The Rex Foundation web site has a big story on Tule Elk Park Child Development Center in San Francisco, where my wife is a teacher. Rita is interviewed, along with the site manager and other colleagues. It’s a wonderful story about a wonderful school. We are grateful to the Rex Foundation for its assistance over the years, and to Mary Eisenhart for a splendid story and photos.
Rex: How do you decide what to study?
Hurault: Everything comes from observing the children and seeing what it is they’re interested in. We’ve all gotten very good at having our ears to the ground and seeing “Well, what is it they’re following now? Could this be a study?”
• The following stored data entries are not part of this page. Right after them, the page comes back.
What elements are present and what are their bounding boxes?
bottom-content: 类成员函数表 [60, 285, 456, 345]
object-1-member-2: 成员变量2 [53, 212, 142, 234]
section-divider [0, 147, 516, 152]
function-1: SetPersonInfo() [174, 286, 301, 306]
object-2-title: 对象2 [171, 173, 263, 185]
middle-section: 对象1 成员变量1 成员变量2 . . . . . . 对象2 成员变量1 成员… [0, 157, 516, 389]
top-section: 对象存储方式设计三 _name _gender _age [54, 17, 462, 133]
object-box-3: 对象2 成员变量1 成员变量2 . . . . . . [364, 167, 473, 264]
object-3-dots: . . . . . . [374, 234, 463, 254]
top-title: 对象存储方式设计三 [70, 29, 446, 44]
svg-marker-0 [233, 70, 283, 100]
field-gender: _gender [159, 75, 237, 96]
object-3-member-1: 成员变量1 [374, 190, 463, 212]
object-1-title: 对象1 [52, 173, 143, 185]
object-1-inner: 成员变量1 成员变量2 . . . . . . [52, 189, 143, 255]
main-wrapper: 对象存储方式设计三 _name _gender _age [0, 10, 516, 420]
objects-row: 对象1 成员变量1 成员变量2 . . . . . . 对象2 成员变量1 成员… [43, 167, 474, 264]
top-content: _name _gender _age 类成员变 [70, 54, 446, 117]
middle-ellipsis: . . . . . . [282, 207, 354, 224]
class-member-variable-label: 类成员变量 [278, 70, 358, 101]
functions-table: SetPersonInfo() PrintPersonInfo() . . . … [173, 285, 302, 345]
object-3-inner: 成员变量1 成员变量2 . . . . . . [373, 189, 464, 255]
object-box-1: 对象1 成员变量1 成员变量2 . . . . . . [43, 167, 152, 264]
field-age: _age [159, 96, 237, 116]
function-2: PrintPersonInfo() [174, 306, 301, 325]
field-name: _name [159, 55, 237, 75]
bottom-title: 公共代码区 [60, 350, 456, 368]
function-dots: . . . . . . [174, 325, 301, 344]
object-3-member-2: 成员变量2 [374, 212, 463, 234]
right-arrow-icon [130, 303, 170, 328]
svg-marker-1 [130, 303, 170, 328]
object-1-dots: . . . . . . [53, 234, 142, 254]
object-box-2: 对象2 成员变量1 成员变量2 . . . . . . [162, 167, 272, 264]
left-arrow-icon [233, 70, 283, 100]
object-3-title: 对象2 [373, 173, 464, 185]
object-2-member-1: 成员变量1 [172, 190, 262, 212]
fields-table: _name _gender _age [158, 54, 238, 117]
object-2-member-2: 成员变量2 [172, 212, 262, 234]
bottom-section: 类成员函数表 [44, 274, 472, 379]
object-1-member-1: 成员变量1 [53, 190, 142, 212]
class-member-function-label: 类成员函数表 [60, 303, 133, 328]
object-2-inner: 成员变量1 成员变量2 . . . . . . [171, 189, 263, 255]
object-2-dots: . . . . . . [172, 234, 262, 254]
For example, at the beginning of the summer we started to notice lots of ladybugs in the alder trees, and the kids kept coming up to Ayesha and me saying “Ladybugs, ladybugs! Look, look!” and we knew right away that OK, we’re going to study ladybugs this summer. It was right there in the children’s hands.
Site manager Alan Broussard:
…we use a project approach; it’s an inquiry-based method based on a framework where we support children to learn about the things that they’re interested in, and to go in depth.
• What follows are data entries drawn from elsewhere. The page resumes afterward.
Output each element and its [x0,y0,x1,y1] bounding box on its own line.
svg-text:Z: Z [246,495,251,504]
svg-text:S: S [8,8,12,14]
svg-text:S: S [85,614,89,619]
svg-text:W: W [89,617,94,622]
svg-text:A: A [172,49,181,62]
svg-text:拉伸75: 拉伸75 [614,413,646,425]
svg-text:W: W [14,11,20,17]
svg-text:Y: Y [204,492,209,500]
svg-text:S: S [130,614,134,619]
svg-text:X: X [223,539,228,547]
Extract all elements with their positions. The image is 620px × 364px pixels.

That is a very big contrast to the old-school rote learning method, and a very large contrast to what exists in public education today, because we’re in quite a conservative environment that’s very skills-based. There’s not a lot of thought being given to supporting children’s critical thinking skills, or analytical skills, or social-emotional skills, the kind of things I think the Fortune 500 companies are actually looking for.
The way we want kids to learn is to go one mile deep and one inch wide. Traditional education is one mile wide and one inch deep. We really want to support kids to peel those layers back, and to support them to ask the questions. It’s all about asking the right questions, because that’s what’s going to support their growth.
Ayesha Ereclawn:
The new 3-year-olds are learning from the 4-year-olds and the 5-year-olds. Everybody’s teaching each other about what’s OK to do in the garden and what’s not. There’s a whole mentality here of taking care of nature; all the staff signs onto it. It would not be doable if it was just me saying it, but it’s coming from everybody.
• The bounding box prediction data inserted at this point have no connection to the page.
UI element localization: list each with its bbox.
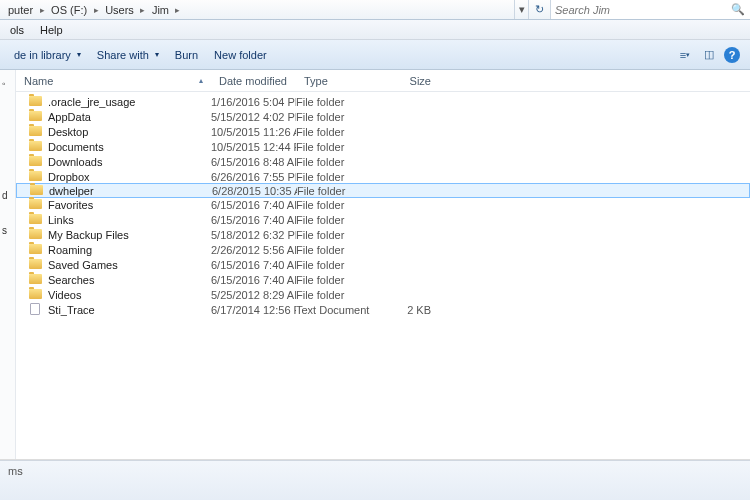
document-icon <box>30 303 40 315</box>
menu-help[interactable]: Help <box>32 22 71 38</box>
file-row[interactable]: Links6/15/2016 7:40 AMFile folder <box>16 212 750 227</box>
file-row[interactable]: Sti_Trace6/17/2014 12:56 PMText Document… <box>16 302 750 317</box>
share-with-button[interactable]: Share with <box>89 46 167 64</box>
chevron-right-icon[interactable]: ▸ <box>173 5 183 15</box>
file-date: 6/17/2014 12:56 PM <box>211 304 296 316</box>
file-date: 2/26/2012 5:56 AM <box>211 244 296 256</box>
file-type: File folder <box>296 214 381 226</box>
folder-icon <box>29 229 42 239</box>
toolbar: de in library Share with Burn New folder… <box>0 40 750 70</box>
breadcrumb[interactable]: puter ▸ OS (F:) ▸ Users ▸ Jim ▸ <box>0 0 514 19</box>
file-date: 6/15/2016 7:40 AM <box>211 199 296 211</box>
file-row[interactable]: dwhelper6/28/2015 10:35 A...File folder <box>16 183 750 198</box>
file-row[interactable]: AppData5/15/2012 4:02 PMFile folder <box>16 109 750 124</box>
refresh-button[interactable]: ↻ <box>528 0 550 19</box>
status-text: ms <box>8 465 23 477</box>
file-name: Sti_Trace <box>44 304 211 316</box>
file-name: My Backup Files <box>44 229 211 241</box>
file-type: File folder <box>296 171 381 183</box>
file-date: 10/5/2015 12:44 PM <box>211 141 296 153</box>
file-date: 6/26/2016 7:55 PM <box>211 171 296 183</box>
burn-button[interactable]: Burn <box>167 46 206 64</box>
view-options-button[interactable]: ≡▾ <box>676 46 694 64</box>
file-name: Saved Games <box>44 259 211 271</box>
file-size: 2 KB <box>381 304 441 316</box>
file-date: 5/15/2012 4:02 PM <box>211 111 296 123</box>
column-type[interactable]: Type <box>296 75 381 87</box>
file-row[interactable]: My Backup Files5/18/2012 6:32 PMFile fol… <box>16 227 750 242</box>
column-headers: Name▴ Date modified Type Size <box>16 70 750 92</box>
navigation-pane[interactable]: ◦ d s <box>0 70 16 459</box>
file-type: Text Document <box>296 304 381 316</box>
folder-icon <box>29 199 42 209</box>
file-name: .oracle_jre_usage <box>44 96 211 108</box>
file-type: File folder <box>296 199 381 211</box>
file-date: 6/15/2016 7:40 AM <box>211 259 296 271</box>
folder-icon <box>29 141 42 151</box>
file-list: Name▴ Date modified Type Size .oracle_jr… <box>16 70 750 459</box>
column-size[interactable]: Size <box>381 75 441 87</box>
file-row[interactable]: .oracle_jre_usage1/16/2016 5:04 PMFile f… <box>16 94 750 109</box>
file-date: 1/16/2016 5:04 PM <box>211 96 296 108</box>
file-type: File folder <box>296 289 381 301</box>
file-name: dwhelper <box>45 185 212 197</box>
folder-icon <box>29 171 42 181</box>
file-type: File folder <box>297 185 382 197</box>
file-type: File folder <box>296 274 381 286</box>
folder-icon <box>29 274 42 284</box>
menu-tools[interactable]: ols <box>2 22 32 38</box>
chevron-right-icon[interactable]: ▸ <box>91 5 101 15</box>
file-row[interactable]: Roaming2/26/2012 5:56 AMFile folder <box>16 242 750 257</box>
address-dropdown[interactable]: ▾ <box>514 0 528 19</box>
folder-icon <box>29 244 42 254</box>
file-type: File folder <box>296 259 381 271</box>
folder-icon <box>29 259 42 269</box>
preview-pane-button[interactable]: ◫ <box>700 46 718 64</box>
file-date: 6/15/2016 7:40 AM <box>211 274 296 286</box>
column-date[interactable]: Date modified <box>211 75 296 87</box>
new-folder-button[interactable]: New folder <box>206 46 275 64</box>
file-row[interactable]: Videos5/25/2012 8:29 AMFile folder <box>16 287 750 302</box>
folder-icon <box>29 289 42 299</box>
folder-icon <box>29 214 42 224</box>
file-type: File folder <box>296 141 381 153</box>
chevron-right-icon[interactable]: ▸ <box>138 5 148 15</box>
file-row[interactable]: Favorites6/15/2016 7:40 AMFile folder <box>16 197 750 212</box>
search-input[interactable] <box>555 4 730 16</box>
file-date: 5/25/2012 8:29 AM <box>211 289 296 301</box>
file-name: AppData <box>44 111 211 123</box>
crumb-jim[interactable]: Jim <box>148 4 173 16</box>
file-row[interactable]: Dropbox6/26/2016 7:55 PMFile folder <box>16 169 750 184</box>
folder-icon <box>30 185 43 195</box>
file-name: Favorites <box>44 199 211 211</box>
file-type: File folder <box>296 126 381 138</box>
file-name: Searches <box>44 274 211 286</box>
file-date: 6/15/2016 8:48 AM <box>211 156 296 168</box>
search-icon[interactable]: 🔍 <box>730 3 746 16</box>
file-name: Downloads <box>44 156 211 168</box>
file-type: File folder <box>296 96 381 108</box>
file-type: File folder <box>296 244 381 256</box>
folder-icon <box>29 156 42 166</box>
crumb-users[interactable]: Users <box>101 4 138 16</box>
file-row[interactable]: Saved Games6/15/2016 7:40 AMFile folder <box>16 257 750 272</box>
include-library-button[interactable]: de in library <box>6 46 89 64</box>
column-name[interactable]: Name▴ <box>16 75 211 87</box>
file-date: 10/5/2015 11:26 A... <box>211 126 296 138</box>
menu-bar: ols Help <box>0 20 750 40</box>
file-name: Dropbox <box>44 171 211 183</box>
file-row[interactable]: Searches6/15/2016 7:40 AMFile folder <box>16 272 750 287</box>
file-row[interactable]: Documents10/5/2015 12:44 PMFile folder <box>16 139 750 154</box>
file-row[interactable]: Desktop10/5/2015 11:26 A...File folder <box>16 124 750 139</box>
file-row[interactable]: Downloads6/15/2016 8:48 AMFile folder <box>16 154 750 169</box>
file-name: Roaming <box>44 244 211 256</box>
help-button[interactable]: ? <box>724 47 740 63</box>
preview-pane-icon: ◫ <box>704 48 714 61</box>
folder-icon <box>29 96 42 106</box>
address-bar: puter ▸ OS (F:) ▸ Users ▸ Jim ▸ ▾ ↻ 🔍 <box>0 0 750 20</box>
crumb-computer[interactable]: puter <box>4 4 37 16</box>
chevron-right-icon[interactable]: ▸ <box>37 5 47 15</box>
crumb-drive[interactable]: OS (F:) <box>47 4 91 16</box>
status-bar: ms <box>0 460 750 500</box>
file-date: 6/28/2015 10:35 A... <box>212 185 297 197</box>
You hear the kids now, telling each other “Hey, that’s nature. Don’t step on that ant; don’t pull all those leaves off that plant, you’re breaking that plant.†So they’re watching each other almost more than we’re watching them, which is really nice.
Rita Hurault:
The kids in my class going to school are transforming their worlds. Right now one of our feeder schools is digging up part of their asphalt to create a garden. It happened because the parents are aware of this environment and what is happening here, and the teachers there became interested in what is possible. There’s a growing movement to have this kind of environment for urban children. The sidewalk is sort of cracking, and the grass is coming through here and there.
BTW, Rex has two benefit concerts on the calendar: November 18 in NYC with the New Riders, and December 1 in San Francisco with the Rhythm Devils.